The greatest
contrast to these varieties in the relations of the surface of the earth are
manifested in the Steppes of Northern Asia, the grassy plains (savannahs,
llanos, and pampas) of the New Continent, the heath ('Ericeta') of Europe,
and the sandy and stony deserts of Africa.
The law of the decrease of heat with the increase of elevation at different
latitudes is one of the most important subjects involved in the study of
meteorological processes, of the geography of plants, of the theory of
terrestrial refraction, and of the various hypotheses that relate to the
determination of the height of the atmosphere. In the many mountain
journeys which I have undertaken, both within and without the tropics, the
investigation of this law has always formed a special object of my
researches.*
[footnote] *Humboldt, 'Recueil d'Observations Astronomiques', t. i., p.
126-140; 'Relation Historique', t. i., p. 119, 141, 227; Biot, in
'Connaissance des Temps pour l'an' 1841, p. 90-109.

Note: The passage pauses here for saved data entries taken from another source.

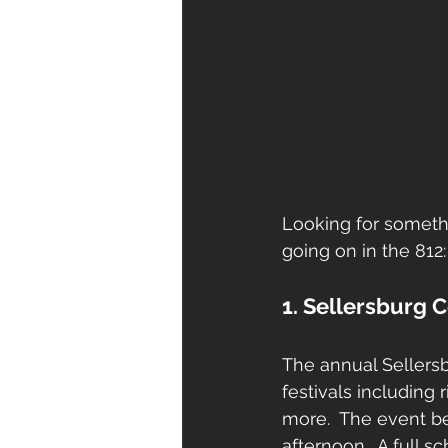
Looking for somethi
going on in the 812:
1. Sellersburg 
The annual Sellersbu
festivals including
more.  The event b
afternoon.  A full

Since we have acquired a more accurate knowledge of the true relations of
the distribution of heat on the surface of the earth, that is to say, of the
inflections of isothermal and isotheral lines, and their unequal distance
apart in the different eastern and western systems of temperature in Asia,
Central Europe, and North America, we can no longer ask the general
question, what fraction of the mean annual or summer temperature corresponds
to the difference of one degree of geographical latitude, taken in the same
meridian? In each system of 'isothermal' lines of equal curvature there
reigns a
p 328
close and necessary connection between three elements, namely, the decrease
of heat in a vertical direction from below upward, the difference of
temperature for every one degree of geographical latitude, and the
uniformity in the mean temperature of a mountain station, and the latitude
of a point situated at the level of the sea.